I used to be an auction addict but go now only if I see something I really need/want. Prices the last few years have been low but starting to rebound some overall but still some good bargains Went to try to buy a tractor yesterday but it was rough and the seller had a reserve. While there spotted a Craftsman 9hp 29 inch snow blower that had been used once. I bought it for $250 dollars. I put gas in it and it started right up and ran like a top today. Things are still real tight for many around here and so they sell things to eat and pay bills. I will resell it. Jay


----------



## idigbeets (Sep 3, 2011)

I'm trying to hold off a purchase as long as I can, however the next big farm auction here isn't until mid April. I had a friend get a good tiller for under $300 a couple years ago. I need to get things going before then.. So we'll see !


----------



## nathan104 (Nov 16, 2007)

Im in the market for a 6' tiller myself. I didnt know I wanted one until I borrowed the neighbors last week to do my garden. Man those things are great. The one I borrowed was a King Kutter II 6'. Its worked great. Ive got a 50hp john deere and it just covered my tire tracks. I have heavy clay soil and this old farm used to have tons of horses on it which compacted the soi.l. That tiller chopped it up like butter. I got all my grden done and took it down to the bottoms to see what it would do down there in my pastures which have been ravaged by wild pigs. Looks like a bomb range down there. One pass and it was smooth as a babies behind. I was blown away. 

I have been checking around and looked at TSC today. They have the 6' coutnyline branded king kutter for $1899. Like you, he assured me it was the same exact thing as the king kutter II, but I just dont like the different branding. Just doesnt make me feel secure if you know what I mean. Atwoods also carries the 6' King Kutter II for $1700. They also Have a 6ft Priefert for $2050. 

I imagine I will end up getting the KKII from atwoods as Im having no luck finding one used.


----------



## idigbeets (Sep 3, 2011)

Careful at TSC. In my state, TSC no longer carries rebranded KK. They carry "tarter industries" tillers.

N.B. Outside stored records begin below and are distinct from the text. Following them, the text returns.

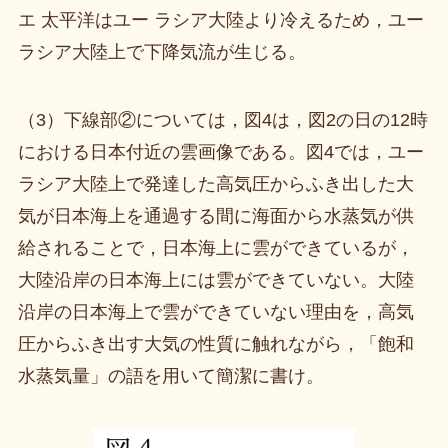
エ 太平洋はユー ラシア大陸より冷えるため，ユー
ラシア大陸上で下降気流が生じる。
（3）下線部②については，図4は，図2の日の12時
における日本付近の雲画像である。図4では，ユー
ラシア大陸上で発達した高気圧からふき出した大
気が日本海上を通過する間に海面から水蒸気が供
給されることで，日本海上に雲ができているが，
大陸沿岸の日本海上には雲ができていない。大陸
沿岸の日本海上で雲ができていない理由を，高気
圧からふき出す大気の性質に触れながら，「飽和
水蒸気量」の語を用いて簡潔に書け。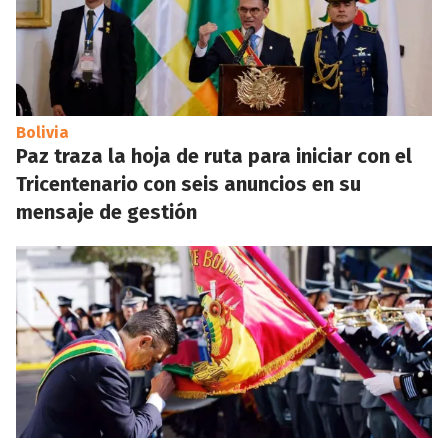
Bolivia
Paz traza la hoja de ruta para iniciar con el
Tricentenario con seis anuncios en su
mensaje de gestión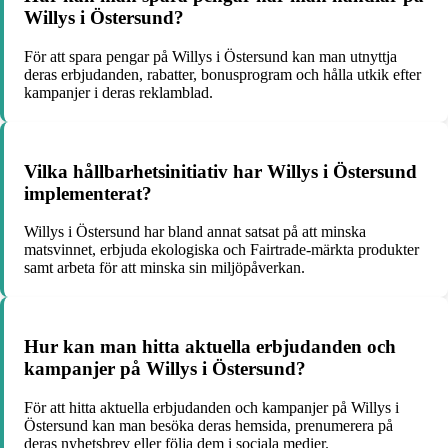
Willys i Östersund?
För att spara pengar på Willys i Östersund kan man utnyttja
deras erbjudanden, rabatter, bonusprogram och hålla utkik efter
kampanjer i deras reklamblad.
Vilka hållbarhetsinitiativ har Willys i Östersund
implementerat?
Willys i Östersund har bland annat satsat på att minska
matsvinnet, erbjuda ekologiska och Fairtrade-märkta produkter
samt arbeta för att minska sin miljöpåverkan.
Hur kan man hitta aktuella erbjudanden och
kampanjer på Willys i Östersund?
För att hitta aktuella erbjudanden och kampanjer på Willys i
Östersund kan man besöka deras hemsida, prenumerera på
deras nyhetsbrev eller följa dem i sociala medier.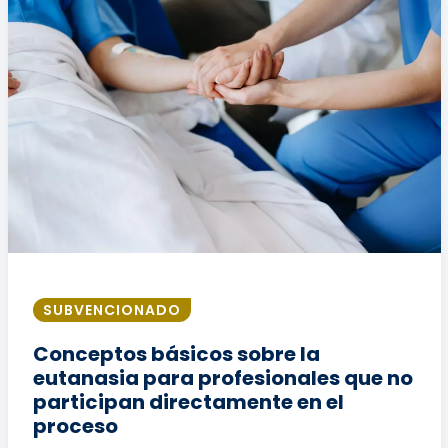
SUBVENCIONADO
Conceptos básicos sobre la
eutanasia para profesionales que no
participan directamente en el
proceso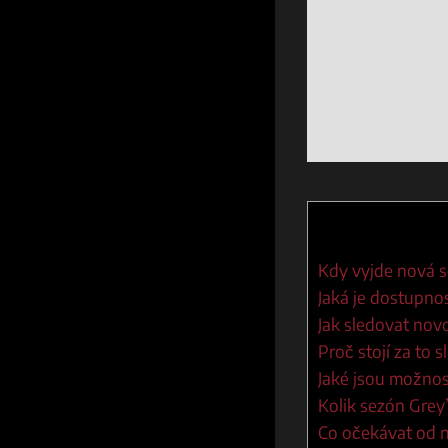
Kdy vyjde nová s
Jaká je dostupno
Jak sledovat nov
Proč stojí za to 
Jaké jsou možnos
Kolik sezón Grey’
Co očekávat od 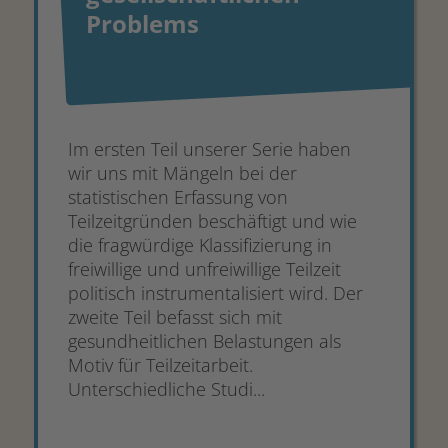
Problems
Im ersten Teil unserer Serie haben
wir uns mit Mängeln bei der
statistischen Erfassung von
Teilzeitgründen beschäftigt und wie
die fragwürdige Klassifizierung in
freiwillige und unfreiwillige Teilzeit
politisch instrumentalisiert wird. Der
zweite Teil befasst sich mit
gesundheitlichen Belastungen als
Motiv für Teilzeitarbeit.
Unterschiedliche Studi...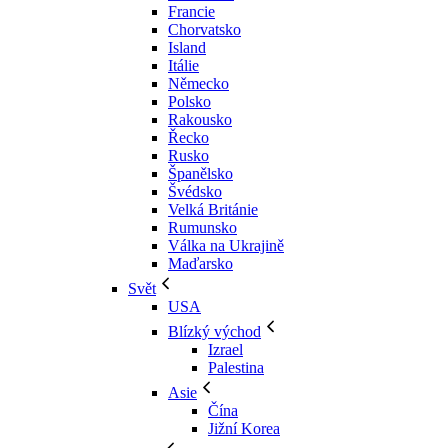
Francie
Chorvatsko
Island
Itálie
Německo
Polsko
Rakousko
Řecko
Rusko
Španělsko
Švédsko
Velká Británie
Rumunsko
Válka na Ukrajině
Maďarsko
Svět
USA
Blízký východ
Izrael
Palestina
Asie
Čína
Jižní Korea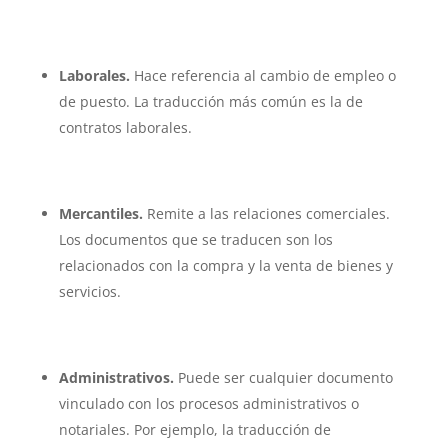
Laborales.
Hace referencia al cambio de empleo o
de puesto. La traducción más común es la de
contratos laborales.
Mercantiles.
Remite a las relaciones comerciales.
Los documentos que se traducen son los
relacionados con la compra y la venta de bienes y
servicios.
Administrativos.
Puede ser cualquier documento
vinculado con los procesos administrativos o
notariales. Por ejemplo, la traducción de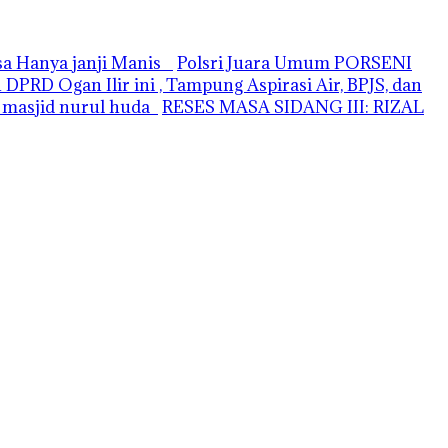
asa Hanya janji Manis
Polsri Juara Umum PORSENI
PRD Ogan Ilir ini , Tampung Aspirasi Air, BPJS, dan
i masjid nurul huda
RESES MASA SIDANG III: RIZAL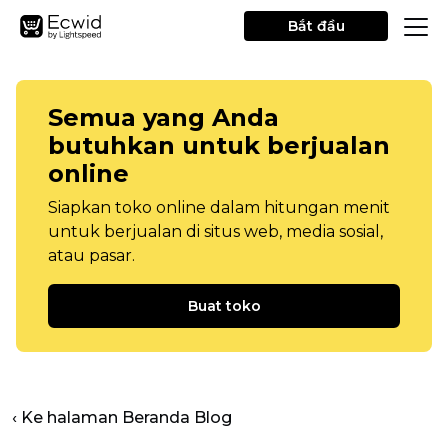
Bắt đầu
Semua yang Anda
butuhkan untuk berjualan
online
Siapkan toko online dalam hitungan menit
untuk berjualan di situs web, media sosial,
atau pasar.
Buat toko
‹ Ke halaman Beranda Blog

I checked out their website and was not impressed by the weight or cutting depth of their tiller.


----------



## idigbeets (Sep 3, 2011)

So, I ended up w/ the King Kutter II, 5' for $1580. My biggest complaint is the lack of documentation on how much gear oil to fill the gear boxes with. The manual says "1/2 full" but doesn't give a capacity. The next line says "DANGER DO NOT OVERFILL PAST 1/2 OR YOU VOID WARRANTY". Well, it's a small hole to look into, pretty sure I'm good. Just find it odd they can't list it as something like "fill with 2 qt gear oil". Meh.

Other than that, it's a dream to use. I took the feet off it so I could till a little deeper. It pulls through heavy soil with no problem, turning sod into chunky seed bed with one pass, two passes and it's ready to rake down and plant. Fantastic !


----------